Inadequate coverage underscores need for PJ approach
Studies about press coverage of recent events in Las Vegas and Puerto Rico confirm the inadequacy of traditional news reporting while they underscore the need for peace journalism.
The first study confirms what every viewer of cable news knows: that coverage of major events essentially ends shortly after these events cease being “breaking news.” The first chart (right) shows how coverage dropped off the table within two weeks of Hurricane Maria, and notes how this is similar to “lackluster” media coverage of Flint soon after reports surfaced about dangerous lead levels in the city’s drinking water.
The second study about coverage of the Las Vegas shooting mirrors the news coverage pattern of Puerto Rico: lots of segments for a seven days or so, followed by almost complete silence a week later. (See chart, left) Even worse, the Las Vegas coverage was dominated by nuts-and-bolts “breaking news,” and featured little reporting about gun policies or other solutions to mass shootings. (See chart, below)
These studies, and similar studies in the past, confirm several facts that every news consumer knows: Media have a short attention span, and are quick to move on to the next “breaking” story.
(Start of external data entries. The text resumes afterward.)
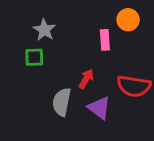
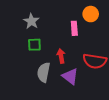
green square: (34, 57) -> (34, 45), moved
red arrow: (86, 79) -> (61, 56), turned -40

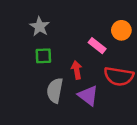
orange circle: (91, 14) -> (121, 30), moved
pink rectangle: (74, 28) -> (97, 46), moved, turned -48

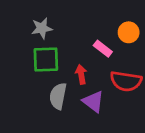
gray star: (40, 26) -> (42, 28), turned 30
green square: (43, 56) -> (46, 59), size x1.5

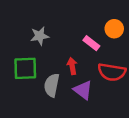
gray star: (42, 28) -> (40, 36), moved
green square: (46, 59) -> (25, 68), moved

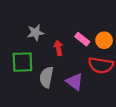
orange circle: (114, 29) -> (104, 40), moved
red arrow: (72, 66) -> (58, 48), moved

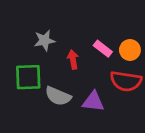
gray semicircle: (46, 77) -> (58, 96), turned -78
purple triangle: (75, 82) -> (93, 102), turned -30

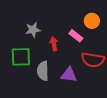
orange circle: (130, 50) -> (92, 21), moved
gray semicircle: (58, 96) -> (43, 71), turned 66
Also, news coverage often omits context, and causes and solutions are frequently ignored or marginalized. We’re good at the superficial, and not as good at the substantive.
Peace journalism offers an antidote. Its principles encourage journalists to lead a societal discussion about not just problems, but about solutions as well. PJ asks reporters to avoid superficial “blow by blow” or “play by play” style coverage, and instead seek context behind the sensational words and images of downed power lines (Puerto Rico) and bloody victims (Las Vegas).